* WHAT TO DO: Each line below should be retyped exactly, with no pictures.

* EXCERPTED DATA:
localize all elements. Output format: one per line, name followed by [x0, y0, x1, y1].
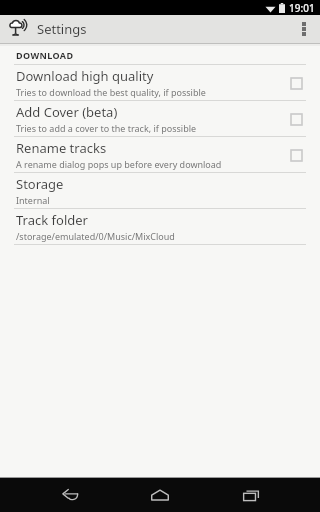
staticText: Add Cover (beta) — [16, 103, 118, 121]
staticText: Tries to add a cover to the track, if po… — [16, 122, 197, 134]
staticText: Rename tracks — [16, 139, 107, 157]
staticText: Tries to download the best quality, if p… — [16, 86, 206, 98]
button[interactable]: Recent apps — [229, 478, 273, 512]
staticText: Internal — [16, 194, 50, 206]
staticText: /storage/emulated/0/Music/MixCloud — [16, 230, 175, 242]
button[interactable]: Rename tracks — [0, 137, 320, 172]
staticText: DOWNLOAD — [16, 49, 74, 61]
button[interactable]: App icon — [7, 18, 29, 40]
staticText: Storage — [16, 175, 64, 193]
button[interactable]: More options — [292, 17, 316, 41]
staticText: A rename dialog pops up before every dow… — [16, 158, 222, 170]
button[interactable]: Download high quality toggle — [284, 71, 308, 95]
button[interactable]: Back — [47, 478, 91, 512]
button[interactable]: Storage — [0, 173, 320, 208]
button[interactable]: Rename tracks toggle — [284, 143, 308, 167]
staticText: Settings — [37, 20, 87, 38]
button[interactable]: Add Cover (beta) — [0, 101, 320, 136]
button[interactable]: Add Cover (beta) toggle — [284, 107, 308, 131]
staticText: 19:01 — [289, 1, 315, 15]
button[interactable]: Track folder — [0, 209, 320, 244]
button[interactable]: Home — [138, 478, 182, 512]
staticText: Track folder — [16, 211, 88, 229]
button[interactable]: Download high quality — [0, 65, 320, 100]
staticText: Download high quality — [16, 67, 154, 85]
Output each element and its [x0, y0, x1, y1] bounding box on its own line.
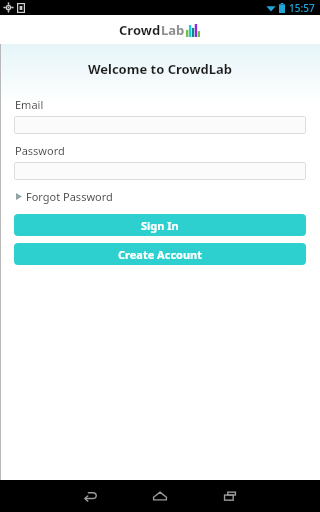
staticText: Create Account: [118, 247, 203, 262]
button[interactable]: Create Account: [14, 243, 306, 265]
staticText: Password: [15, 143, 65, 158]
button[interactable]: Home: [145, 481, 175, 511]
staticText: Lab: [161, 21, 185, 39]
staticText: Welcome to CrowdLab: [0, 60, 320, 78]
button[interactable]: Forgot Password: [13, 186, 116, 207]
button[interactable]: Back: [75, 481, 105, 511]
button[interactable]: [14, 116, 306, 134]
staticText: Forgot Password: [26, 189, 113, 204]
button[interactable]: Sign In: [14, 214, 306, 236]
staticText: Crowd: [119, 21, 161, 39]
staticText: Sign In: [141, 218, 179, 233]
staticText: 15:57: [289, 1, 315, 15]
staticText: Email: [15, 97, 44, 112]
button[interactable]: Recent apps: [215, 481, 245, 511]
button[interactable]: [14, 162, 306, 180]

* ANSWER SPACE:
localize all elements. Output format: one per line, name followed by [x0, y0, x1, y1].
staticText: Add Cover (beta) — [16, 103, 118, 121]
staticText: Tries to add a cover to the track, if po… — [16, 122, 197, 134]
staticText: Rename tracks — [16, 139, 107, 157]
staticText: Tries to download the best quality, if p… — [16, 86, 206, 98]
button[interactable]: Recent apps — [229, 478, 273, 512]
staticText: Internal — [16, 194, 50, 206]
staticText: /storage/emulated/0/Music/MixCloud — [16, 230, 175, 242]
button[interactable]: Rename tracks — [0, 137, 320, 172]
staticText: DOWNLOAD — [16, 49, 74, 61]
button[interactable]: App icon — [7, 18, 29, 40]
staticText: Storage — [16, 175, 64, 193]
button[interactable]: More options — [292, 17, 316, 41]
staticText: A rename dialog pops up before every dow… — [16, 158, 222, 170]
button[interactable]: Download high quality toggle — [284, 71, 308, 95]
button[interactable]: Back — [47, 478, 91, 512]
button[interactable]: Storage — [0, 173, 320, 208]
button[interactable]: Rename tracks toggle — [284, 143, 308, 167]
staticText: Settings — [37, 20, 87, 38]
button[interactable]: Add Cover (beta) — [0, 101, 320, 136]
button[interactable]: Add Cover (beta) toggle — [284, 107, 308, 131]
staticText: 19:01 — [289, 1, 315, 15]
button[interactable]: Track folder — [0, 209, 320, 244]
button[interactable]: Home — [138, 478, 182, 512]
staticText: Track folder — [16, 211, 88, 229]
button[interactable]: Download high quality — [0, 65, 320, 100]
staticText: Download high quality — [16, 67, 154, 85]
Output each element and its [x0, y0, x1, y1] bounding box on its own line.
staticText: Create Account: [118, 247, 203, 262]
button[interactable]: Create Account: [14, 243, 306, 265]
staticText: Password: [15, 143, 65, 158]
button[interactable]: Home: [145, 481, 175, 511]
staticText: Lab: [161, 21, 185, 39]
staticText: Welcome to CrowdLab: [0, 60, 320, 78]
button[interactable]: Forgot Password: [13, 186, 116, 207]
button[interactable]: Back: [75, 481, 105, 511]
button[interactable]: [14, 116, 306, 134]
staticText: Forgot Password: [26, 189, 113, 204]
button[interactable]: Sign In: [14, 214, 306, 236]
staticText: Crowd: [119, 21, 161, 39]
staticText: Sign In: [141, 218, 179, 233]
staticText: 15:57: [289, 1, 315, 15]
staticText: Email: [15, 97, 44, 112]
button[interactable]: Recent apps: [215, 481, 245, 511]
button[interactable]: [14, 162, 306, 180]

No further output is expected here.